Lo primero que hay que tener en cuenta para votar correctamente, es hacer un análisis no de los candidatos (eso vendrá más tarde), sino de su condición actual como colombiano. Analice con que aspectos de su calidad de vida no está conforme. Vea si le pagan lo justo por su trabajo, si sus condiciones labores son adecuadas y en primera instancia si tiene o no empleo.

Evalué si está contento con el servicio de salud que tiene, si lo atienden con calidad y con un sentido de respeto por la vida. Haga una evaluación de la educación que están recibiendo sus hijos, ¿es de buena calidad?, ¿aprenden lo necesario?, ¿hay fallas en el sistema educativo?.

Vea si los impuestos que le cobran están acorde con los beneficios que recibe del gobierno, y si puede pagarlos sin afectar sus finanzas. Una vez hecho este análisis, recuerde por quien voto las elecciones pasadas (si lo hizo), y si ve que el modelo actual del país no ha cumplido con sus expectativas, estudie si desea apoyar una propuesta similar o continuista. Una vez cumplidos estos dos pasos, proceda a estudiar las propuestas de los candidatos.

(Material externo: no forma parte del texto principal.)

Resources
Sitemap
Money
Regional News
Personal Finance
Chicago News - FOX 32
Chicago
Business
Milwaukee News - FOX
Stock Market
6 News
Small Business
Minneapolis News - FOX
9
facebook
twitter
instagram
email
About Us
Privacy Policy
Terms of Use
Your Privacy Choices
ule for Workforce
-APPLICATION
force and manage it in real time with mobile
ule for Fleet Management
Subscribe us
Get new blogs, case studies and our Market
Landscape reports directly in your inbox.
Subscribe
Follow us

Dese unos minutos para ojear sus planes de gobierno y compárelos. Vea si van de acuerdo con las necesidades que descubrió en el paso uno. Tenga en cuenta que una cosa son las propuestas de campaña y otra muy distinta las acciones a la hora de llegar al poder. Hay que tener un poco de sagacidad para descubrir si se trata ideas posibles o simple demagogia.

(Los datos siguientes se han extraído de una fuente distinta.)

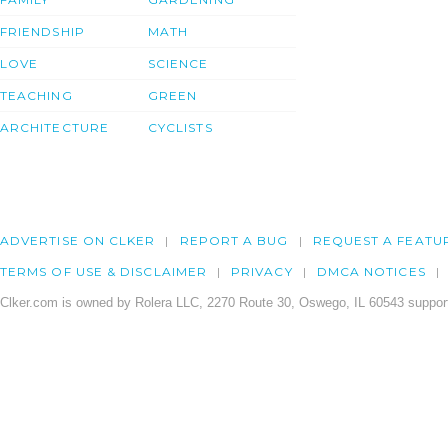
FRIENDSHIP
MATH
LOVE
SCIENCE
TEACHING
GREEN
ARCHITECTURE
CYCLISTS
ADVERTISE ON CLKER
REPORT A BUG
REQUEST A FEATU
TERMS OF USE & DISCLAIMER
PRIVACY
DMCA NOTICES
Clker.com is owned by Rolera LLC, 2270 Route 30, Oswego, IL 60543 support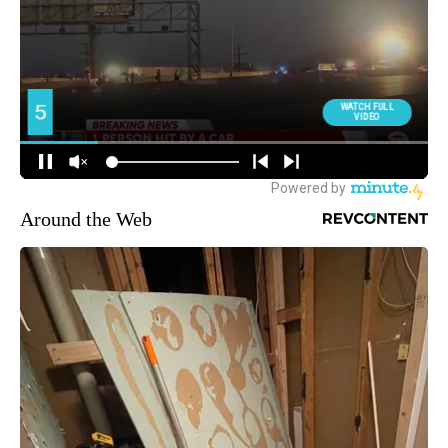
Around the Web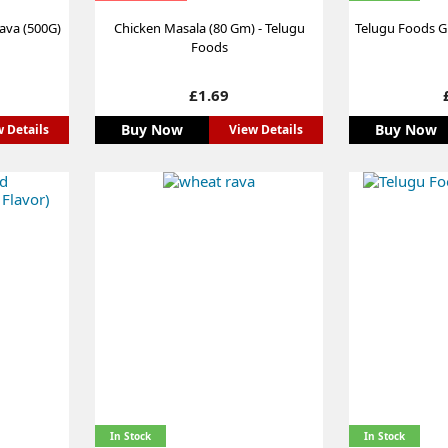
Rava (500G)
Chicken Masala (80 Gm) - Telugu
Telugu Foods Gi
Foods
Price
£1.69
Buy Now
Buy Now
 Details
View Details
In Stock
In Stock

Luego de hacer esta reflexión vea quienes forman parte del equipo de su candidato y evalué si ellos han formado parte de gobiernos pasados, y que han hecho. Al terminar, usted ya debe tener un poco más claro el panorama de lo que necesita el país y más exactamente de lo que necesita usted. Recuerde que el voto es suyo, no de su jefe, no de su vecino, no de los políticos; finalmente en la privacidad del cubículo nadie lo va a juzgar, pero su decisión puede hacer la diferencia entre seguir igual, cambiar o avanzar.